Prompt: From the entries that follow, list every line in which the string "tambahan" appears.

Supplied material:
****************************************

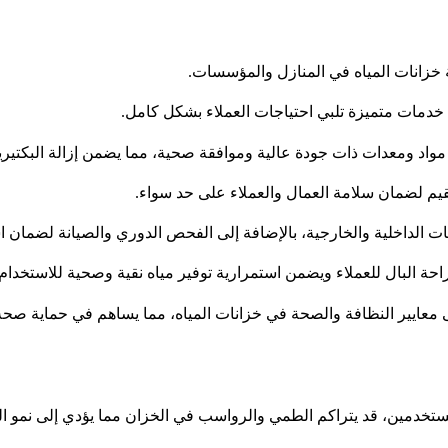
 خزانات المياه في المنازل والمؤسسات.
 خدمات متميزة تلبي احتياجات العملاء بشكل كامل.
مواد ومعدات ذات جودة عالية وموافقة صحية، مما يضمن إزالة البكتير
عقيم لضمان سلامة العمال والعملاء على حد سواء.
ت الداخلية والخارجية، بالإضافة إلى الفحص الدوري والصيانة لضمان 
احة البال للعملاء ويضمن استمرارية توفير مياه نقية وصحية للاستخدام 
معايير النظافة والصحة في خزانات المياه، مما يساهم في حماية صحة ا
تخدمين، قد يتراكم الطمي والرواسب في الخزان مما يؤدي إلى نمو الجرا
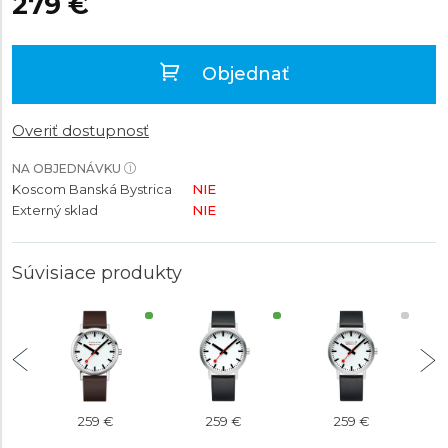
279 €
Objednať
Overiť dostupnosť
NA OBJEDNÁVKU
Koscom Banská Bystrica
NIE
Externý sklad
NIE
Súvisiace produkty
259 €
259 €
259 €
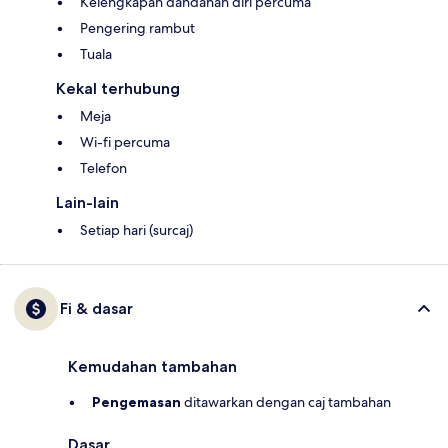
Kelengkapan dandanan diri percuma
Pengering rambut
Tuala
Kekal terhubung
Meja
Wi-fi percuma
Telefon
Lain-lain
Setiap hari (surcaj)
Fi & dasar
Kemudahan tambahan
Pengemasan
ditawarkan dengan caj tambahan
Dasar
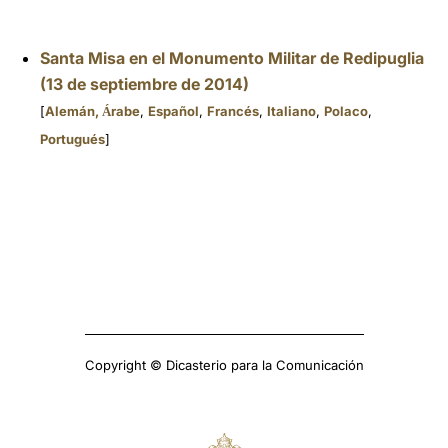
Santa Misa en el Monumento Militar de Redipuglia
(13 de septiembre de 2014)
[
Alemán,
rabe
,
Español
,
Francés
,
Italiano
,
Polaco
,
Á
Portugués
]
Copyright © Dicasterio para la Comunicación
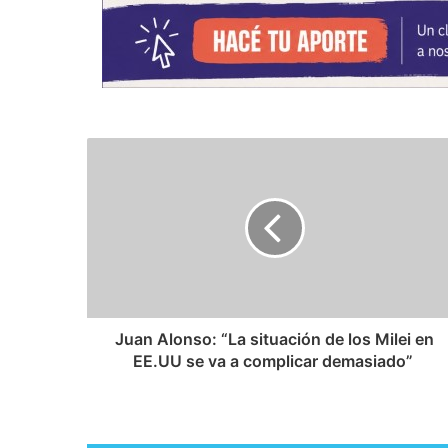
Juan Alonso: ​“La situación de los Milei en
EE.UU se va a complicar demasiado”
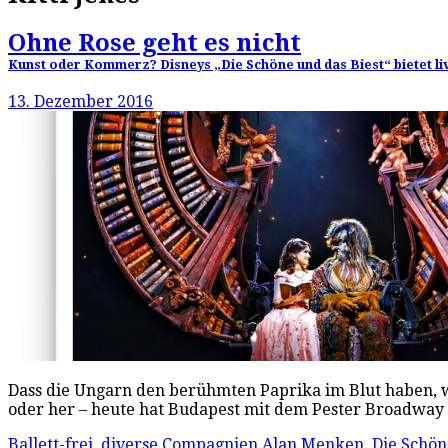
Ohne Rose geht es nicht
Kunst oder Kommerz? Disneys „Die Schöne und das Biest“ bietet l
13. Dezember 2016
Dass die Ungarn den berühmten Paprika im Blut haben, 
oder her – heute hat Budapest mit dem Pester Broadway
Ballett-frei
,
diverse Compagnien
Alan Menken
,
Die Schön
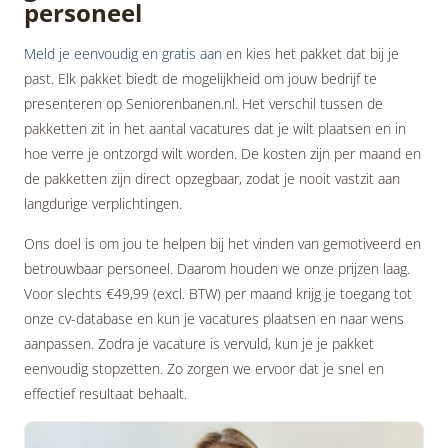
personeel
Meld je eenvoudig en gratis aan
en kies het pakket dat bij je
past. Elk pakket biedt de mogelijkheid om jouw bedrijf te
presenteren op Seniorenbanen.nl. Het verschil tussen de
pakketten zit in het aantal vacatures dat je wilt plaatsen en in
hoe verre je ontzorgd wilt worden. De kosten zijn per maand en
de pakketten zijn direct opzegbaar, zodat je nooit vastzit aan
langdurige verplichtingen.
Ons doel is om jou te helpen bij het vinden van gemotiveerd en
betrouwbaar personeel. Daarom houden we onze prijzen laag.
Voor slechts €49,99 (excl. BTW) per maand krijg je toegang tot
onze cv-database en kun je vacatures plaatsen en naar wens
aanpassen. Zodra je vacature is vervuld, kun je je pakket
eenvoudig stopzetten. Zo zorgen we ervoor dat je snel en
effectief resultaat behaalt.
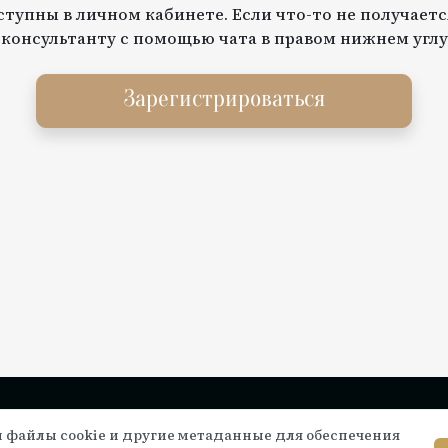
тупны в личном кабинете. Если что-то не получаетс
 консультанту с помощью чата в правом нижнем углу
Зарегистрироваться
Инструкции по подключению
Се
 файлы cookie и другие метаданные для обеспечения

****************************************

Written solution:
Kemudahan tambahan
ditawarkan dengan caj tambahan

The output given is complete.